I'll skip my example unless I really have extra time. But so Enterprise GPT uses a rag which other people have spoken about quite a bit for the situation where you're a series of documents. And the nice thing about that is it not only gives you a response, it can tell you which documents it found the response in and which part of the responses were responsible for the overall response to your question.
So that's one way of at least linking some factual information that you might be able to use to understand your model is hallucinating or not. And there are other sources of data that you can use to try to confirm your model.
People have tried to look things up in Wikipedia to confirm model results and estimate the amount of hallucination. People have compared tuning data, so if you've retuned your model, you can see how using different tuning data might affect hallucinations for whatever application you're trying to look at.
It would be desirable to compare your LLM output to the whole training data set, but frequently for LLMs, the training data set is so incredibly large that that's just not possible at this point, but it would be great if we could.

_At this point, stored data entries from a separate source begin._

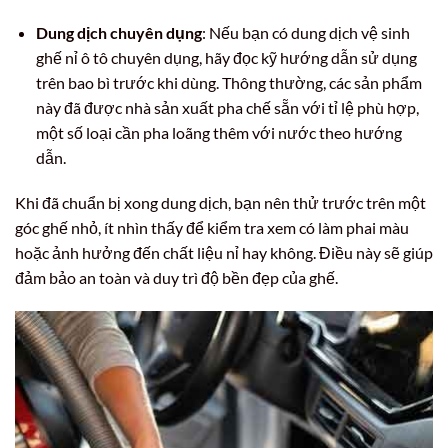
Dung dịch chuyên dụng
: Nếu bạn có dung dịch vệ sinh
ghế nỉ ô tô chuyên dụng, hãy đọc kỹ hướng dẫn sử dụng
trên bao bì trước khi dùng. Thông thường, các sản phẩm
này đã được nhà sản xuất pha chế sẵn với tỉ lệ phù hợp,
một số loại cần pha loãng thêm với nước theo hướng
dẫn.
Khi đã chuẩn bị xong dung dịch, bạn nên thử trước trên một
góc ghế nhỏ, ít nhìn thấy để kiểm tra xem có làm phai màu
hoặc ảnh hưởng đến chất liệu nỉ hay không. Điều này sẽ giúp
đảm bảo an toàn và duy trì độ bền đẹp của ghế.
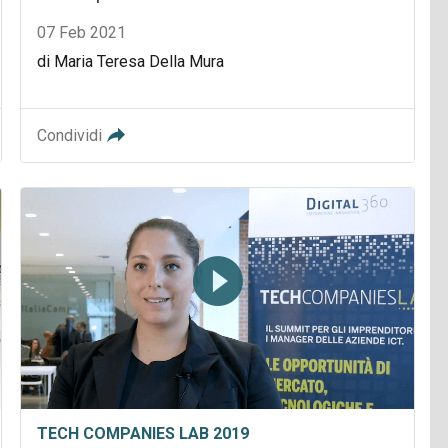
07 Feb 2021
di Maria Teresa Della Mura
Condividi
TECH COMPANIES LAB 2019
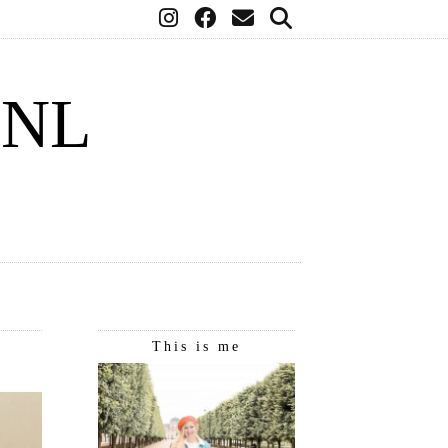
.NL
This is me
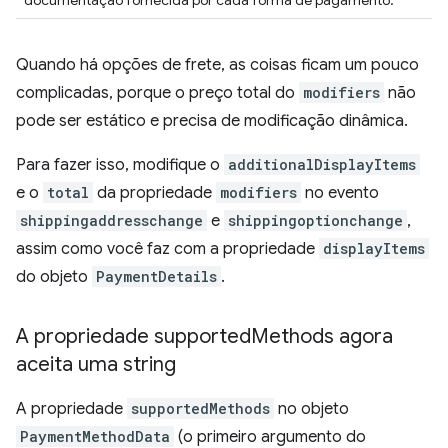
documentação fornecida por cada forma de pagamento.
Quando há opções de frete, as coisas ficam um pouco
complicadas, porque o preço total do
modifiers
não
pode ser estático e precisa de modificação dinâmica.
Para fazer isso, modifique o
additionalDisplayItems
e o
total
da propriedade
modifiers
no evento
shippingaddresschange
e
shippingoptionchange
,
assim como você faz com a propriedade
displayItems
do objeto
PaymentDetails
.
A propriedade supported
Methods agora
aceita uma string
A propriedade
supportedMethods
no objeto
PaymentMethodData
(o primeiro argumento do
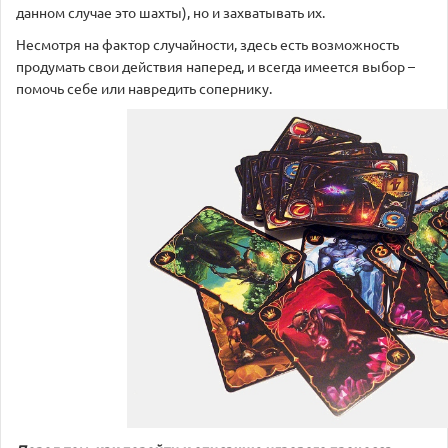
данном случае это шахты), но и захватывать их.
Несмотря на фактор случайности, здесь есть возможность
продумать свои действия наперед, и всегда имеется выбор –
помочь себе или навредить сопернику.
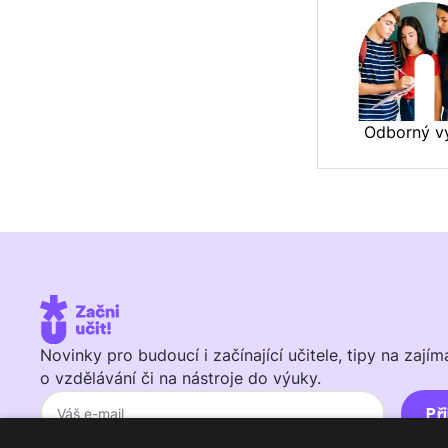
Odborný v
Novinky pro budoucí i začínající učitele, tipy na zají
o vzdělávání či na nástroje do výuky.
Zasláním své adresy souhlasíte se
Zásadami ochrany osobních údajů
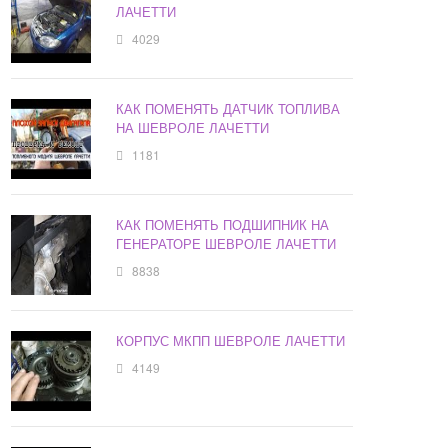
ЛАЧЕТТИ
4029
КАК ПОМЕНЯТЬ ДАТЧИК ТОПЛИВА
НА ШЕВРОЛЕ ЛАЧЕТТИ
1181
КАК ПОМЕНЯТЬ ПОДШИПНИК НА
ГЕНЕРАТОРЕ ШЕВРОЛЕ ЛАЧЕТТИ
8838
КОРПУС МКПП ШЕВРОЛЕ ЛАЧЕТТИ
4149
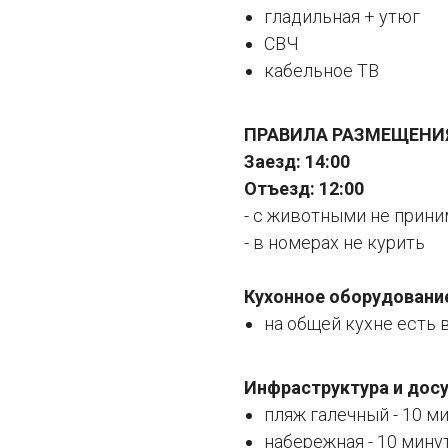
гладильная + утюг
СВЧ
кабельное ТВ
ПРАВИЛА РАЗМЕЩЕНИ
Заезд: 14:00
Отъезд: 12:00
- с животными не прин
- в номерах не курить
Кухонное оборудовани
на общей кухне есть
Инфраструктура и досу
пляж галечный - 10 м
набережная - 10 мину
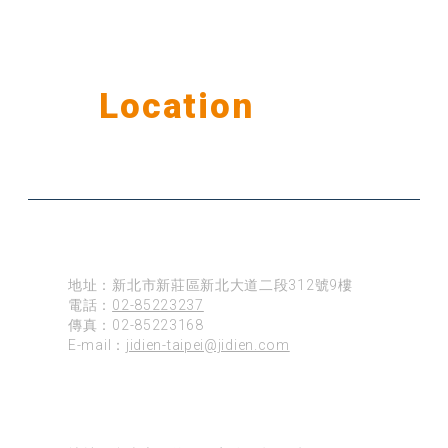
Our
Location
公司據點
台北
地址：新北市新莊區新北大道二段312號9樓
電話：
02-85223237
傳真：02-85223168
E-mail：
jidien-taipei@jidien.com
台南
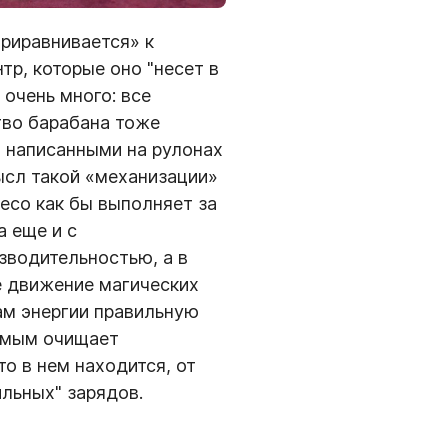
риравнивается» к
тр, которые оно "несет в
 очень много: все
тво барабана тоже
 написанными на рулонах
ысл такой «механизации»
лесо как бы выполняет за
а еще и с
зводительностью, а в
е движение магических
ам энергии правильную
амым очищает
то в нем находится, от
льных" зарядов.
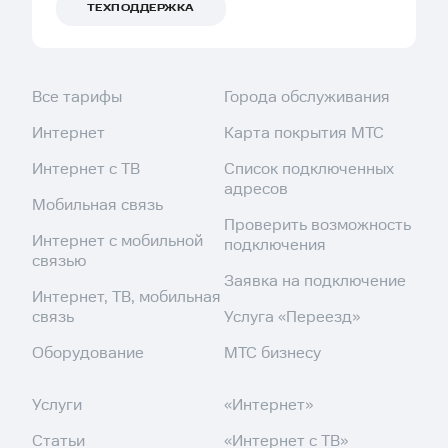
ТЕХПОДДЕРЖКА
Все тарифы
Города обслуживания
Интернет
Карта покрытия МТС
Интернет с ТВ
Список подключенных
адресов
Мобильная связь
Проверить возможность
Интернет с мобильной
подключения
связью
Заявка на подключение
Интернет, ТВ, мобильная
связь
Услуга «Переезд»
Оборудование
МТС бизнесу
Услуги
«Интернет»
Статьи
«Интернет с ТВ»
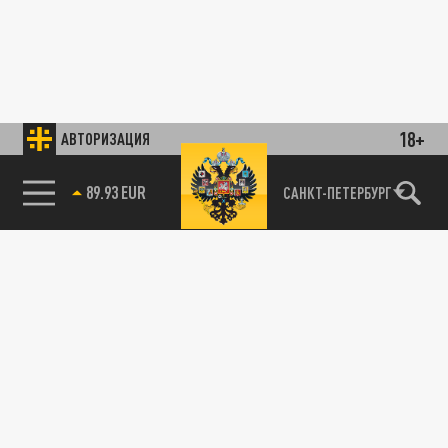
18+
АВТОРИЗАЦИЯ
89.93 EUR
САНКТ-ПЕТЕРБУРГ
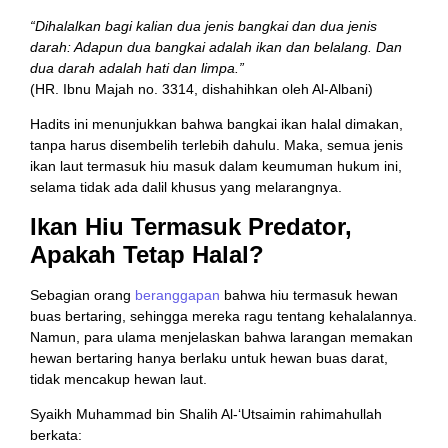
“Dihalalkan bagi kalian dua jenis bangkai dan dua jenis
darah: Adapun dua bangkai adalah ikan dan belalang. Dan
dua darah adalah hati dan limpa.”
(HR. Ibnu Majah no. 3314, dishahihkan oleh Al-Albani)
Hadits ini menunjukkan bahwa bangkai ikan halal dimakan,
tanpa harus disembelih terlebih dahulu. Maka, semua jenis
ikan laut termasuk hiu masuk dalam keumuman hukum ini,
selama tidak ada dalil khusus yang melarangnya.
Ikan Hiu Termasuk Predator,
Apakah Tetap Halal?
Sebagian orang
beranggapan
bahwa hiu termasuk hewan
buas bertaring, sehingga mereka ragu tentang kehalalannya.
Namun, para ulama menjelaskan bahwa larangan memakan
hewan bertaring hanya berlaku untuk hewan buas darat,
tidak mencakup hewan laut.
Syaikh Muhammad bin Shalih Al-‘Utsaimin rahimahullah
berkata:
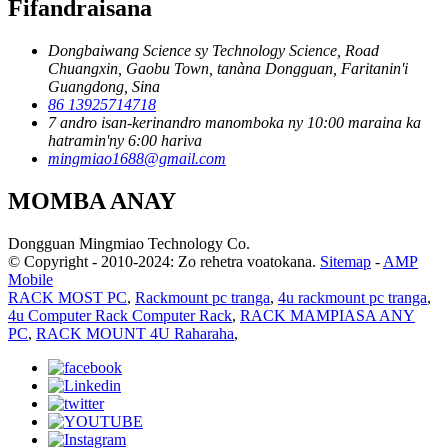
Fifandraisana
Dongbaiwang Science sy Technology Science, Road
Chuangxin, Gaobu Town, tanàna Dongguan, Faritanin'i
Guangdong, Sina
86 13925714718
7 andro isan-kerinandro manomboka ny 10:00 maraina ka
hatramin'ny 6:00 hariva
mingmiao1688@gmail.com
MOMBA ANAY
Dongguan Mingmiao Technology Co.
© Copyright - 2010-2024: Zo rehetra voatokana.
Sitemap
-
AMP
Mobile
RACK MOST PC
,
Rackmount pc tranga
,
4u rackmount pc tranga
,
4u Computer Rack Computer Rack
,
RACK MAMPIASA ANY
PC
,
RACK MOUNT 4U Raharaha
,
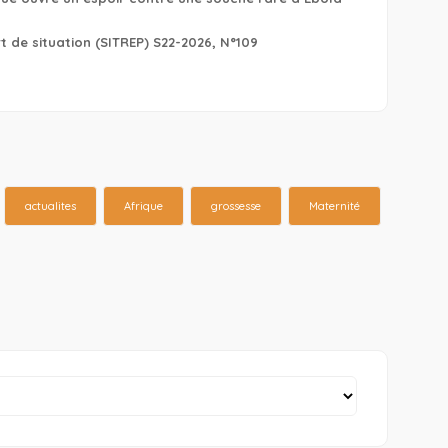
 de situation (SITREP) S22-2026, N°109
actualites
Afrique
grossesse
Maternité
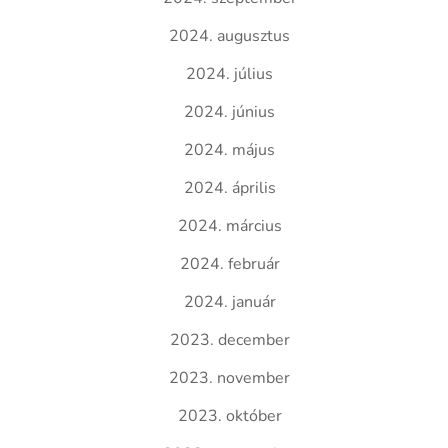
2024. augusztus
2024. július
2024. június
2024. május
2024. április
2024. március
2024. február
2024. január
2023. december
2023. november
2023. október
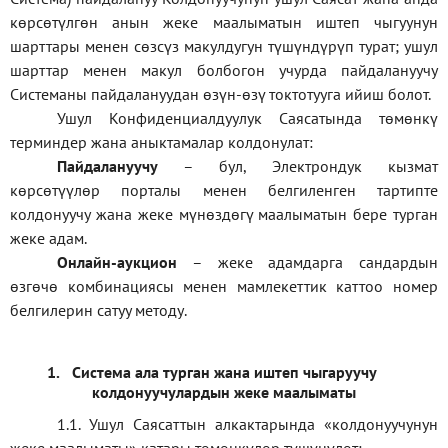
көрсөтүлгөн анын жеке маалыматын иштеп чыгуунун
шарттары менен сөзсүз макулдугун түшүндүрүп турат; ушул
шарттар менен макул болбогон учурда пайдалануучу
Системаны пайдалануудан өзүн-өзү токтотууга ийиш болот.
Ушул Конфиденциалдуулук Саясатында төмөнкү
терминдер жана аныктамалар колдонулат:
П
айдалануучу
– бул
, Электрондук кызмат
көрсөтүүлөр порталы менен белгиленген тартипте
колдонуучу жана жеке мүнөздөгү маалыматын бере турган
жеке адам
.
Онлайн-аукцион
–
жеке адамдарга сандардын
өзгөчө комбинациясы менен мамлекеттик каттоо номер
белгилерин сатуу методу
.
1.
Система ала турган жана иштеп чыгаруучу
колдонуучулардын жеке маалыматы
1.1
.
Ушул Саясаттын алкактарында
«
колдонуучунун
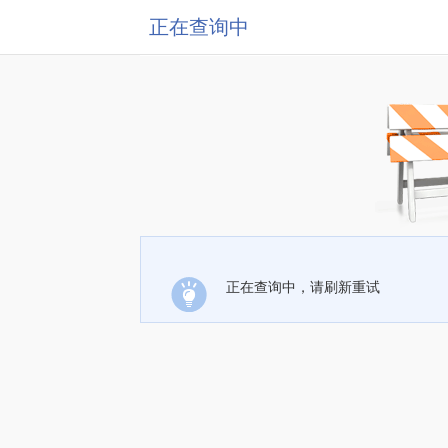
正在查询中
正在查询中，请刷新重试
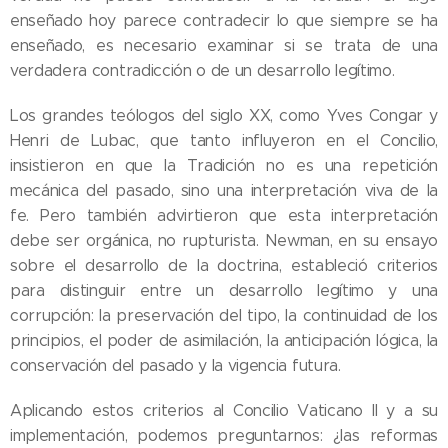
enseñado hoy parece contradecir lo que siempre se ha
enseñado, es necesario examinar si se trata de una
verdadera contradicción o de un desarrollo legítimo.
Los grandes teólogos del siglo XX, como Yves Congar y
Henri de Lubac, que tanto influyeron en el Concilio,
insistieron en que la Tradición no es una repetición
mecánica del pasado, sino una interpretación viva de la
fe. Pero también advirtieron que esta interpretación
debe ser orgánica, no rupturista. Newman, en su ensayo
sobre el desarrollo de la doctrina, estableció criterios
para distinguir entre un desarrollo legítimo y una
corrupción: la preservación del tipo, la continuidad de los
principios, el poder de asimilación, la anticipación lógica, la
conservación del pasado y la vigencia futura.
Aplicando estos criterios al Concilio Vaticano II y a su
implementación, podemos preguntarnos: ¿las reformas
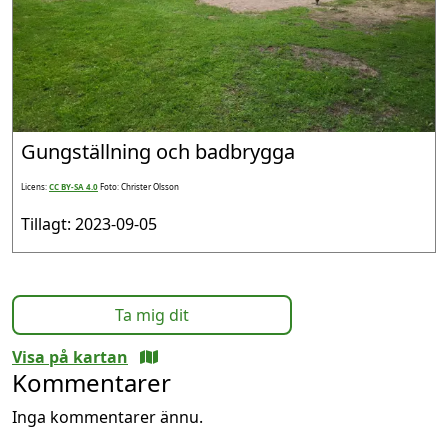
Gungställning och badbrygga
Licens:
CC BY-SA 4.0
Foto: Christer Olsson
Tillagt: 2023-09-05
Ta mig dit
Visa på kartan
Kommentarer
Inga kommentarer ännu.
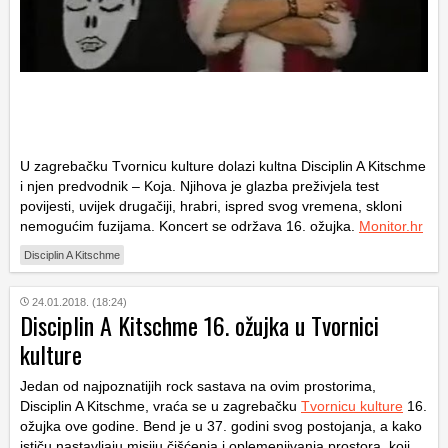
U zagrebačku Tvornicu kulture dolazi kultna Disciplin A Kitschme
i njen predvodnik – Koja. Njihova je glazba preživjela test
povijesti, uvijek drugačiji, hrabri, ispred svog vremena, skloni
nemogućim fuzijama. Koncert se održava 16. ožujka.
Monitor.hr
Disciplin A Kitschme
24.01.2018. (18:24)
Disciplin A Kitschme 16. ožujka u Tvornici
kulture
Jedan od najpoznatijih rock sastava na ovim prostorima,
Disciplin A Kitschme, vraća se u zagrebačku
Tvornicu kulture
16.
ožujka ove godine. Bend je u 37. godini svog postojanja, a kako
ističu nastavljaju misiju čišćenja i oplemenjivanja prostora, koji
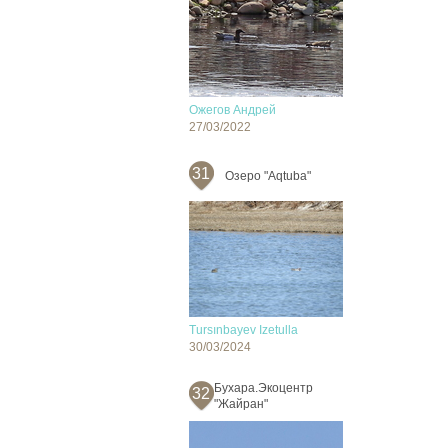
Ожегов Андрей
27/03/2022
31
Озеро "Aqtuba"
Tursınbayev Izetulla
30/03/2024
Бухара.Экоцентр
32
"Жайран"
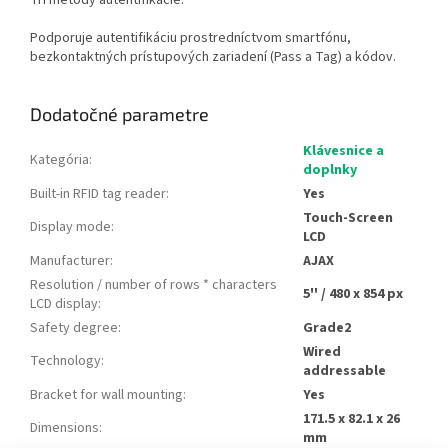
Tri metódy autentifikácie:
Podporuje autentifikáciu prostredníctvom smartfónu,
bezkontaktných prístupových zariadení (Pass a Tag) a kódov.
Dodatočné parametre
Klávesnice a
Kategória
:
doplnky
Built-in RFID tag reader
:
Yes
Touch-Screen
Display mode
:
LCD
Manufacturer
:
AJAX
Resolution / number of rows * characters
5'' / 480 x 854 px
LCD display
:
Safety degree
:
Grade2
Wired
Technology
:
addressable
Bracket for wall mounting
:
Yes
171.5 x 82.1 x 26
Dimensions
:
mm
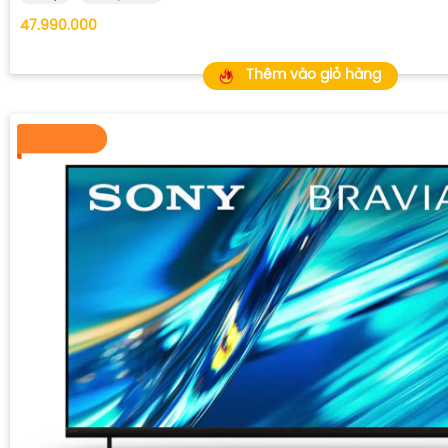
47.990.000
Thêm vào giỏ hàng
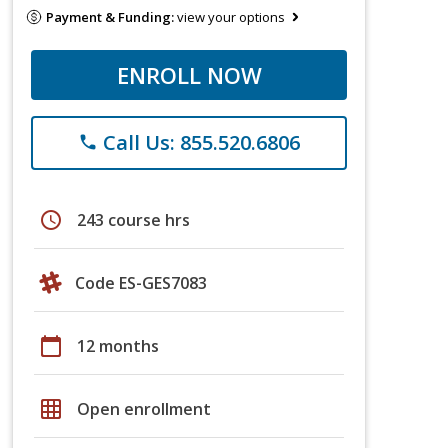
Payment & Funding:
view your options
ENROLL NOW
Call Us: 855.520.6806
phone
schedule
243 course hrs
Code ES-GES7083
calendar_today
12 months
grid_on
Open enrollment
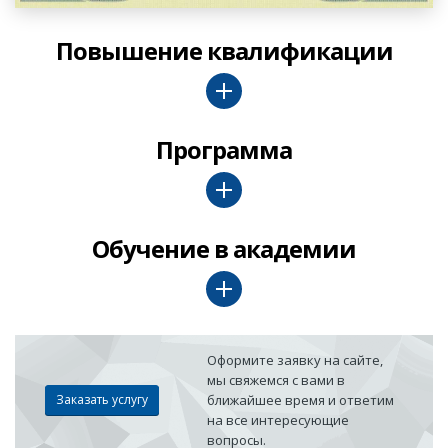
Повышение квалификации
Программа
Обучение в академии
Оформите заявку на сайте,
мы свяжемся с вами в
Заказать услугу
ближайшее время и ответим
на все интересующие
вопросы.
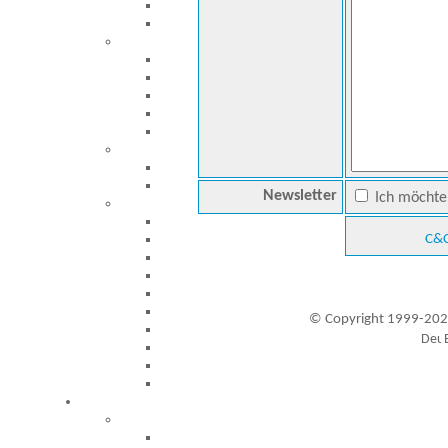
Newsletter
Ich möchte 
C&C
© Copyright 1999-202
Besucher seit 20.09.1999: 19449593
A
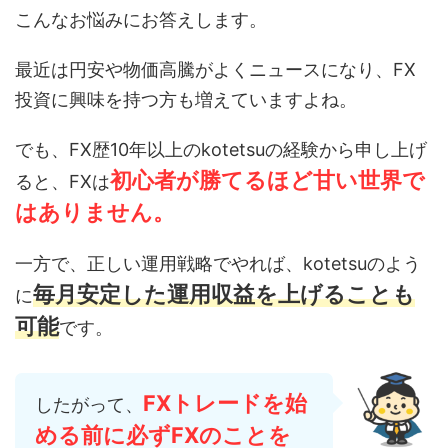
こんなお悩みにお答えします。
最近は円安や物価高騰がよくニュースになり、FX
投資に興味を持つ方も増えていますよね。
でも、FX歴10年以上のkotetsuの経験から申し上げ
初心者が勝てるほど甘い世界で
ると、FXは
はありません。
一方で、正しい運用戦略でやれば、kotetsuのよう
毎月安定した運用収益を上げることも
に
可能
です。
FXトレードを始
したがって、
める前に必ずFXのことを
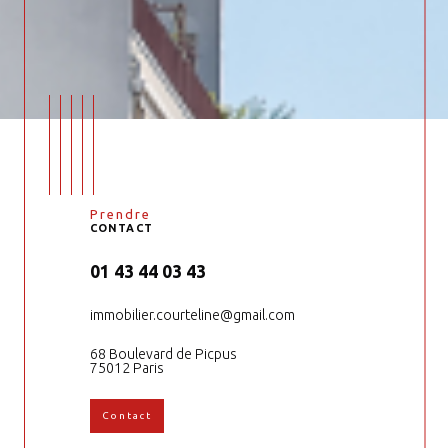
Prendre
CONTACT
01 43 44 03 43
immobilier.courteline@gmail.com
68 Boulevard de Picpus
75012 Paris
Contact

And there's another interesting method that just checks self -consistency. There's a self -check GPT method where people actually try to understand whether a model's hallucinating by resampling the solution to the model for something where the temperature is greater than zero to get different responses.
And if you see something that's only appearing a couple of times, you can figure that that's not very consistent and it might be in danger of being a hallucination. Another thing that LLMs really lend themselves to in terms of analysis is a type of counterfactual analysis.
So if we're looking at supervised models and a counterfactual analysis would be when you want to change something and try to understand how changing something like in the hospital data set, maybe blood pressure would change the patient's outcome.
So for a supervised model, you might just change different features in the data set to try to understand how that's changing the outcome of the model. And the really great thing about LLMs is there are just so many things that you can look at.
There are so many things you can change in order to try to understand the model, in order to understand how that changes the model's output. So for instance, people have done a lot of work in prompt engineering.
You can look at different prompts, different instructions related to the prompts, and see how that's affecting your model output. If you want to look at fairness, you can do things like switch pronouns from she to he, and see how that is affecting responses on average.
If you're using a rag, you can look at how changing the context you're fading the model is affecting responses. Yeah, the field of counterfactual analysis for LLMs is just a really interesting field.
Unfortunately, my 10 minutes probably isn't enough to cover that. Yeah, and I think I'll skip the rest because I'm probably done with my 10 minutes. But, yeah, interpretation for LLMs is really exciting.
I'd argue that you can use many of the methods, many of the methods that are used for regular supervised learning are still useful here. But, of course, since we're dealing with more complicated unstructured data, we also need to develop new methods.
So I've probably failed at covering absolutely everything in 10 minutes. Thank you.